MacEwan University hosted its annual Reading Identity conference on Feb. 7 and 8. The conference is an interactive series of panels and discussions where students display their works of creative and academic writing for fellow students, professors, and passionate consumers of English literature.
Reading Identity is a student-run event where students from all over Canada can come and present work they have done analyzing and creating pieces of literature. This year marks the event’s 11th conference. The event strives to create an intimate, informal, and collegial environment for students to present their work and receive constructive advice from professors with backgrounds in English, the humanities, and the arts. People attending the event partook in conversation with the students about their work and why they believed it was significant.
Among the presenters this year was Dr. Roanne Kantor of Stanford University. Kantor gave an interesting presentation on her work in comparative literature, as well as shedding light on the relatively unknown genre of storytelling, magical realism.

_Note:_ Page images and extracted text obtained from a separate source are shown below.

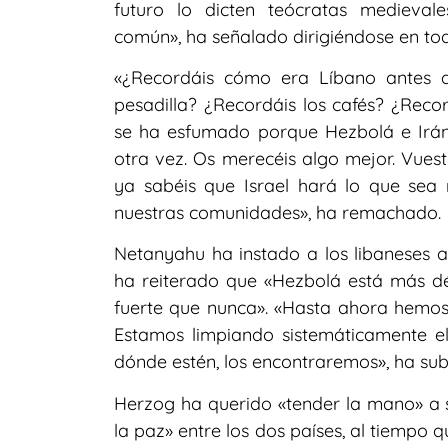
futuro lo dicten teócratas medievale
común», ha señalado dirigiéndose en to
«¿Recordáis cómo era Líbano antes d
pesadilla? ¿Recordáis los cafés? ¿Reco
se ha esfumado porque Hezbolá e Irán 
otra vez. Os merecéis algo mejor. Vuest
ya sabéis que Israel hará lo que sea 
nuestras comunidades», ha remachado.
Netanyahu ha instado a los libaneses a 
ha reiterado que «Hezbolá está más dé
fuerte que nunca». «Hasta ahora hemos 
Estamos limpiando sistemáticamente el
dónde estén, los encontraremos», ha su
Herzog ha querido «tender la mano» a 
la paz» entre los dos países, al tiempo 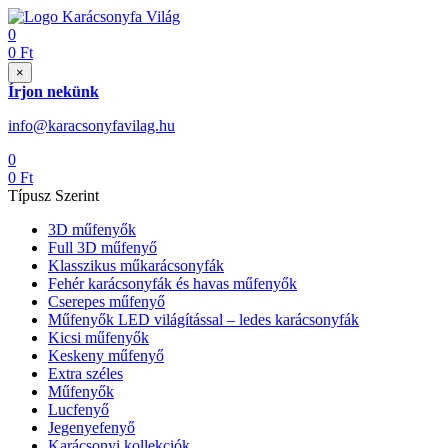
0
0
Ft
×
Írjon nekünk
info@karacsonyfavilag.hu
0
0
Ft
Típusz Szerint
3D műfenyők
Full 3D műfenyő
Klasszikus műkarácsonyfák
Fehér karácsonyfák és havas műfenyők
Cserepes műfenyő
Műfenyők LED világítással – ledes karácsonyfák
Kicsi műfenyők
Keskeny műfenyő
Extra széles
Műfenyők
Lucfenyő
Jegenyefenyő
Karácsonyi kollekciók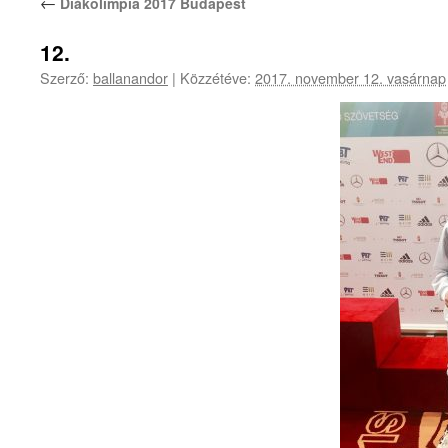
←
Diákolimpia 2017 Budapest
12.
Szerző:
ballanandor
|
Közzétéve:
2017. november 12. vasárnap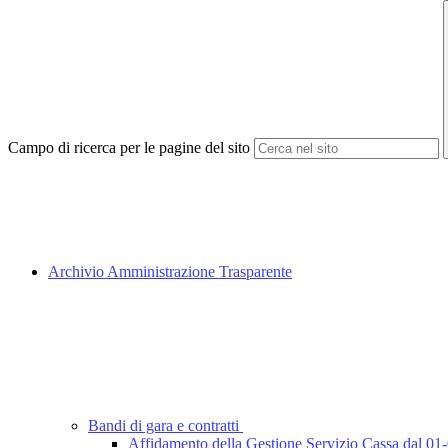
Campo di ricerca per le pagine del sito
Archivio Amministrazione Trasparente
Bandi di gara e contratti
Affidamento della Gestione Servizio Cassa dal 01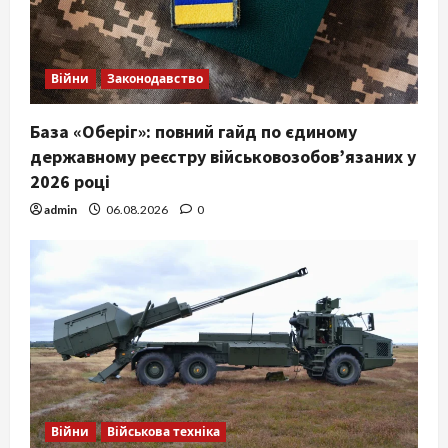
Війни
Законодавство
База «Оберіг»: повний гайд по єдиному
державному реєстру військовозобов’язаних у
2026 році
admin
06.08.2026
0
Війни
Військова техніка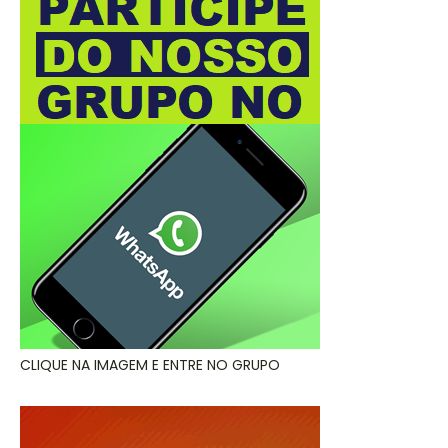
CLIQUE NA IMAGEM E ENTRE NO GRUPO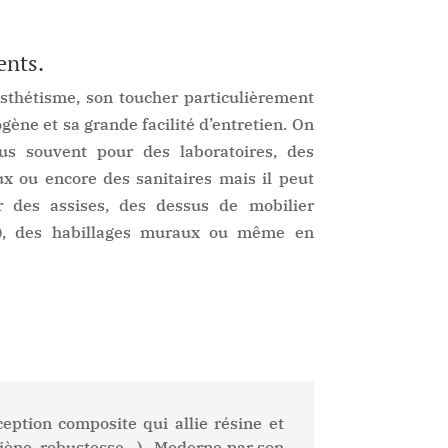
ents.
sthétisme, son toucher particulièrement
ène et sa grande facilité d’entretien. On
s souvent pour des laboratoires, des
 ou encore des sanitaires mais il peut
ur des assises, des dessus de mobilier
…), des habillages muraux ou même en
ption composite qui allie résine et
ygiène, robustesse…). Moderne par son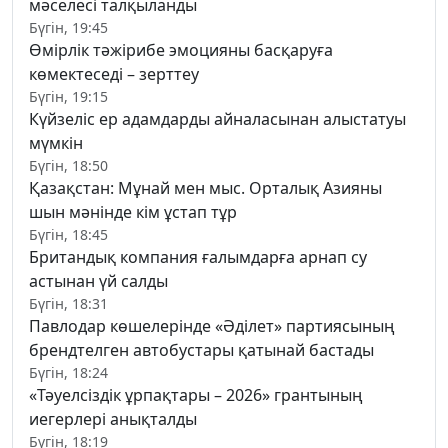
мәселесі талқыланды
Бүгін, 19:45
Өмірлік тәжірибе эмоцияны басқаруға
көмектеседі – зерттеу
Бүгін, 19:15
Күйзеліс ер адамдарды айналасынан алыстатуы
мүмкін
Бүгін, 18:50
Қазақстан: Мұнай мен мыс. Орталық Азияны
шын мәнінде кім ұстап тұр
Бүгін, 18:45
Британдық компания ғалымдарға арнап су
астынан үй салды
Бүгін, 18:31
Павлодар көшелерінде «Әділет» партиясының
брендтелген автобустары қатынай бастады
Бүгін, 18:24
«Тәуелсіздік ұрпақтары – 2026» грантының
иегерлері анықталды
Бүгін, 18:19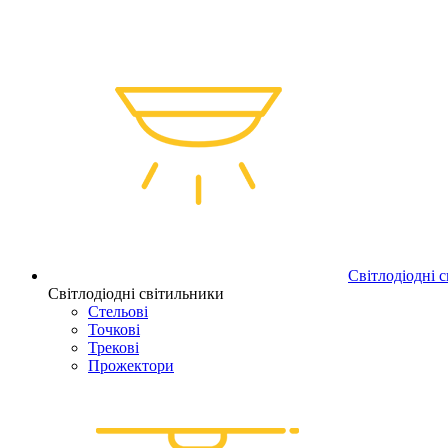
Світлодіодні 
Світлодіодні світильники
Стельові
Точкові
Трекові
Прожектори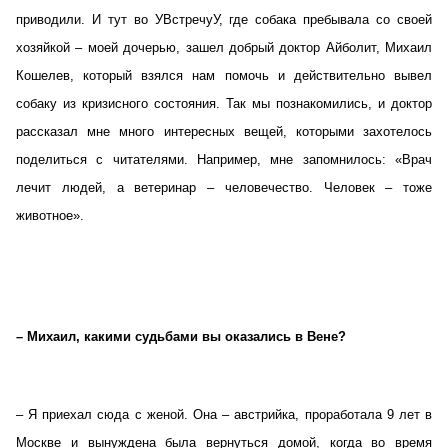
приводили. И тут во УВстречуУ, где собака пребывала со своей
хозяйкой – моей дочерью, зашел добрый доктор Айболит, Михаил
Кошелев, который взялся нам помочь и действительно вывел
собаку из кризисного состояния. Так мы познакомились, и доктор
рассказал мне много интересных вещей, которыми захотелось
поделиться с читателями. Например, мне запомнилось: «Врач
лечит людей, а ветеринар – человечество. Человек – тоже
животное».
– Михаил, какими судьбами вы оказались в Вене?
– Я приехал сюда с женой. Она – австрийка, проработала 9 лет в
Москве и вынуждена была вернуться домой, когда во время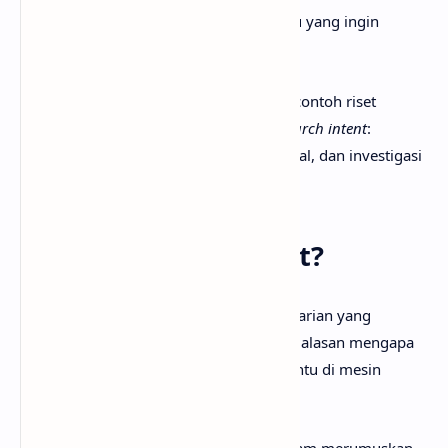
pencari, mereka memiliki tujuan tertentu yang ingin
dicapai.
Dalam artikel ini, saya akan membahas contoh riset
keyword dengan menerapkan 4 jenis
search intent
:
informasional, navigasional, transaksional, dan investigasi
komersial.
Apa Itu Search Intent?
Search intent
adalah
tujuan di balik pencarian yang
dilakukan oleh pengguna. Ini mencakup alasan mengapa
seseorang mengetikkan kata kunci tertentu di mesin
pencari.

Kantor is an assistant professor of Global Anglophone literature. She earned her bachelor of arts from the University of California Los Angeles before making her masters and Ph.D. from the University of Texas, Austin, with a background in comparative literature. She’s taught at many American institutions, including Harvard University, Boston University, Brandeis University, and the University of Texas, Austin. She is also the winner of the Susan Sontag Prize for Translation for her work in translating Juan Jose Saer’s The One Before.
Kantor’s presentation titled, “’ The One From Which We Aught To Learn’: What Indian Poets Imagined Latin American Literature Could Do”, a topic that Dr. Kantor touched heavily on for her book project Countershelf: South Asian Authors, Latin American texts, and the Unexpected Journey to Global English. In her lecture, which took place Friday, Feb. 7, in the CN Theatre, Kantor examined a relatively unknown time in Indian writing as well as giving the audience an insight into magical realism.
Dr. Kantor sat down with the griff for an interview giving more explanation for what the genre is.
“Whenever we want a definition of this form, we also want to know to what end? Once we know whether we will categorize a text into this form, what does that categorization help us to do that tradition and with that text? Wendy Faris once said that the single fundamental distinction with magical realism is ‘it has an irreducible element of magic, but it also takes place in the phenomenal world in which we all inhabit, and it is the disjuncture between those two things which produces the particular emotional effect of magical realism,’” she explained.
Furthermore, Kantor commented on the importance of university events like Reading Identity. “I think it can be really transformative for undergraduates to understand and be reminded that their writing has an audience beyond their professor. One of the disadvantages of writing a term paper is that you imagine that I’m the only person who says something to you. There are certain kinds of formal sloppiness that come into our writing when we are writing for a small audience. When you go to a conference like this, and you present your work to a wide audience where you have people who don’t know anything about the topic or genre you are presenting about, you have a different level of responsibility over the text, and you get to be the authority in the room which feels really good.”